So, Peter King ranked the Cincinnati Bengals 23rd in his last MMQB column
I'm surprised. I would have predicted at least 30th.
This won't come as a revelation to anyone who pays attention to the coverage the Bengals get from the media, especially the national variety, but "respect" isn't exactly the default position. Even when they are doing well, their accomplishments are ignored, brushed aside or waved away. There was a piece in USA Today a couple weeks back ranking the 20 league personnel men who have been on the job at least three years.
Anyone want to take a stab at who No. 20 was? Hint: Raiders owner Al Davis is No. 19.
In his rankings, King says that he would bet that every Bengals fan is worried about Carson Palmer. Me, I would bet that the number of Bengals fans willing to trade Mike Brown for Undead Al is vanishingly small.
But that's the way it goes in Bengaldom. Recent accomplishments are ho-hum'd in favor of exhuming an increasingly distant past. Note this standard only applies to the Bengals. For the Raiders, a quarter-century of failure is glossed over, but boy, Al had a team back when leisure suits were cool, eh?
Of course, should a Cincinnati Bengal get a ticket for littering, we'll never hear the end of it. Never mind that the team's ugly series of arrests is four years old and counting, or that other teams have since found themselves embroiled in even uglier criminal investigations (*cough* Ben Roethlisberger *cough*), the "fact" that the Bengals are "thugs" is as ingrained in the media narrative as is the "fact" that they suck.
Even if the Bengals do well this year -- and I believe they will -- I don't expect this situation to change. If it was going to, it would have done so by now. By any objective measure, the Bengals have indeed "turned the corner," despite King's doubts to the contrary. That they turned the corner back in 2003 is evidenced by their 56-55-1 record since. A .500 record may not seem like much to brag about, but those 56 games won in the past seven seasons is more than they won in the 12 seasons from 1991 to 2002. Franchise founder Paul Brown had almost exactly the same record as head coach of the Bengals as Marvin Lewis does now. Sam Wyche got the Bengals to a Super Bowl with a worse overall record; Lewis might have done it, too, had Kimo von Kneecapper not intervened.

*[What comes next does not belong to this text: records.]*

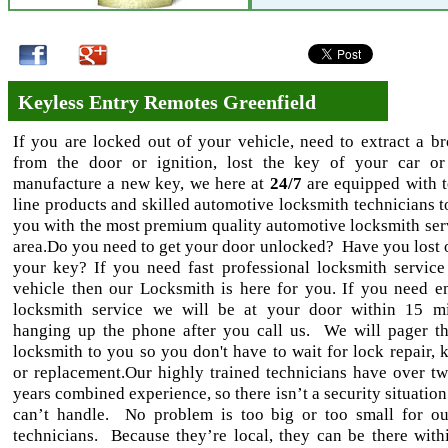
Keyless Entry Remotes Greenfield
If you are locked out of your vehicle, need to extract a b
from the door or ignition, lost the key of your car o
manufacture a new key, we here at
24/7
are equipped with t
line products and skilled automotive locksmith technicians t
you with the most premium quality automotive locksmith serv
area.Do you need to get your door unlocked? Have you lost 
your key? If you need fast professional locksmith service
vehicle then our Locksmith is here for you. If you need 
locksmith service we will be at your door within 15 m
hanging up the phone after you call us. We will pager th
locksmith to you so you don't have to wait for lock repair, 
or replacement.Our highly trained technicians have over tw
years combined experience, so there isn’t a security situation
can’t handle. No problem is too big or too small for ou
technicians. Because they’re local, they can be there withi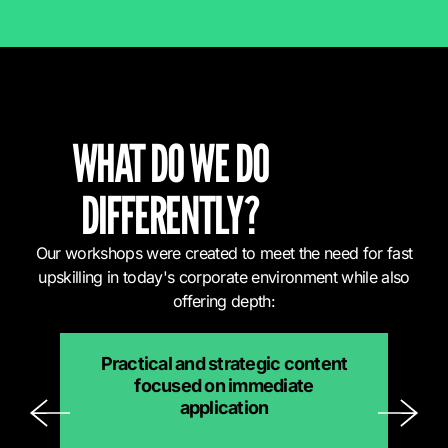
WHAT DO WE DO
DIFFERENTLY?
Our workshops were created to meet the need for fast
upskilling in today's corporate environment while also
offering depth:
Practical and strategic content
focused on immediate
application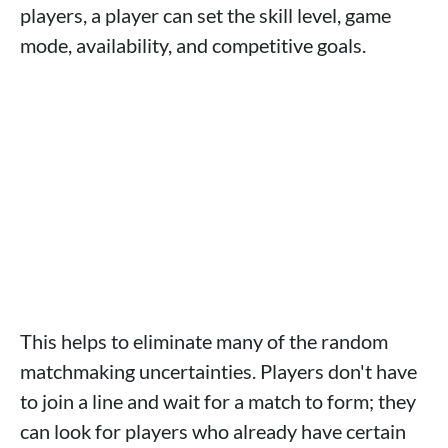
players, a player can set the skill level, game
mode, availability, and competitive goals.
This helps to eliminate many of the random
matchmaking uncertainties. Players don't have
to join a line and wait for a match to form; they
can look for players who already have certain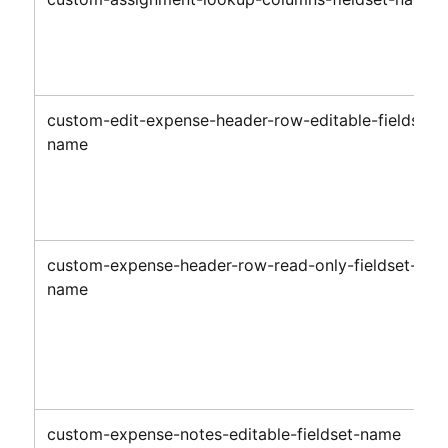
custom-edit-expense-header-row-editable-fieldset-
name
custom-expense-header-row-read-only-fieldset-
name
custom-expense-notes-editable-fieldset-name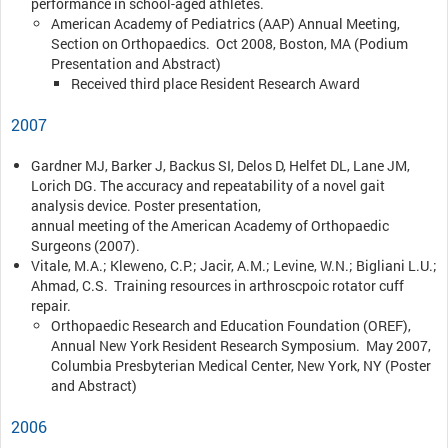
performance in school-aged athletes.
American Academy of Pediatrics (AAP) Annual Meeting,
Section on Orthopaedics. Oct 2008, Boston, MA (Podium
Presentation and Abstract)
Received third place Resident Research Award
2007
Gardner MJ, Barker J, Backus SI, Delos D, Helfet DL, Lane JM,
Lorich DG. The accuracy and repeatability of a novel gait
analysis device. Poster presentation,
annual meeting of the American Academy of Orthopaedic
Surgeons (2007).
Vitale, M.A.; Kleweno, C.P.; Jacir, A.M.; Levine, W.N.; Bigliani L.U.;
Ahmad, C.S. Training resources in arthroscpoic rotator cuff
repair.
Orthopaedic Research and Education Foundation (OREF),
Annual New York Resident Research Symposium. May 2007,
Columbia Presbyterian Medical Center, New York, NY (Poster
and Abstract)
2006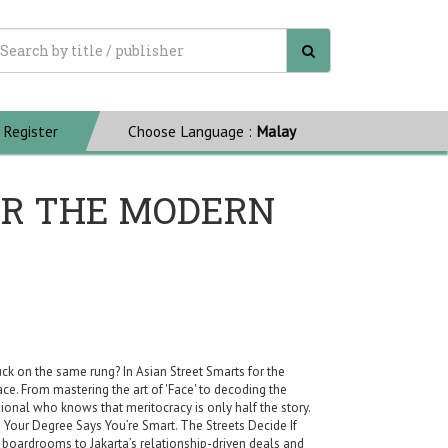
Register
Choose Language :
Malay
OR THE MODERN
uck on the same rung? In Asian Street Smarts for the
. From mastering the art of 'Face' to decoding the
sional who knows that meritocracy is only half the story.
ts Your Degree Says You’re Smart. The Streets Decide If
boardrooms to Jakarta’s relationship-driven deals and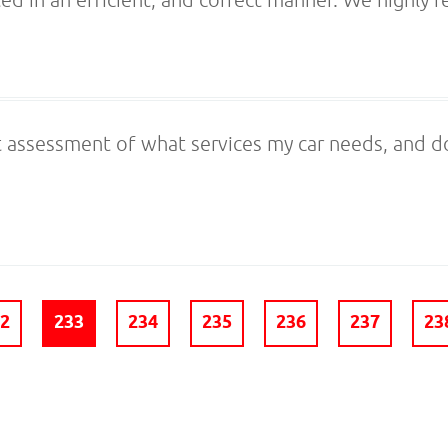
 assessment of what services my car needs, and do
32
233
234
235
236
237
23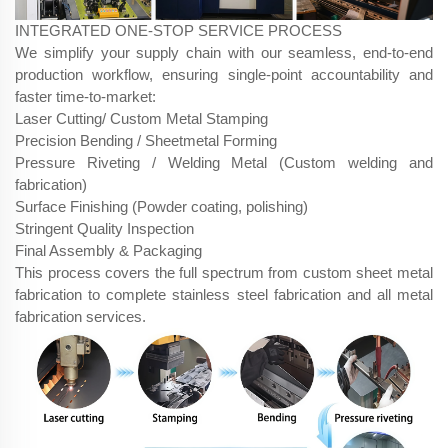
INTEGRATED ONE-STOP SERVICE PROCESS
We simplify your supply chain with our seamless, end-to-end
production workflow, ensuring single-point accountability and
faster time-to-market:
Laser Cutting/ Custom Metal Stamping
Precision Bending / Sheetmetal Forming
Pressure Riveting / Welding Metal (Custom welding and
fabrication)
Surface Finishing (Powder coating, polishing)
Stringent Quality Inspection
Final Assembly & Packaging
This process covers the full spectrum from custom sheet metal
fabrication to complete stainless steel fabrication and all metal
fabrication services.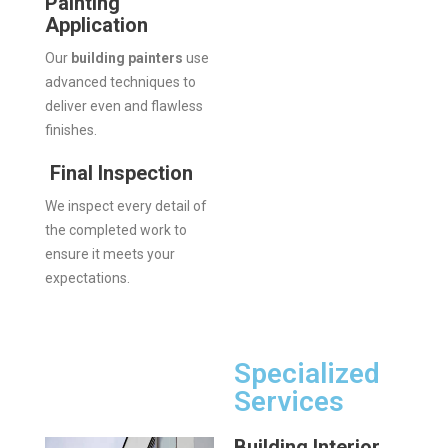
Painting
Application
Our
building painters
use
advanced techniques to
deliver even and flawless
finishes.
Final Inspection
We inspect every detail of
the completed work to
ensure it meets your
expectations.
Specialized
Services
Building Interior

Historically speaking, the anomaly isn't the last seven years, it's the "Lost Decade" in the 1990s. From their inception in 1968 to 1990, the Bengals were a .490 club. The they went into the toilet for 12 seasons. Since '03, they've been back at their traditional level.
That isn't to argue that they are world-beaters, or that fans shouldn't expect -- and demand -- better. It's just to note how fouled up the media is when it comes to analyzing this team. Reporting on it? They can do that well. But here in the silly season, when pages have to be filled whether there is something to talk about or not, the sports media's lack of interest in questioning its own assumptions becomes obvious.
My advice? Sit back and enjoy. Let them keep dumping on the team, ranking it among the dregs of the league and pimping the Steelers and Ravens. Not getting any respect seemed to serve the Bengals pretty well in 2009. Why change a winning formula?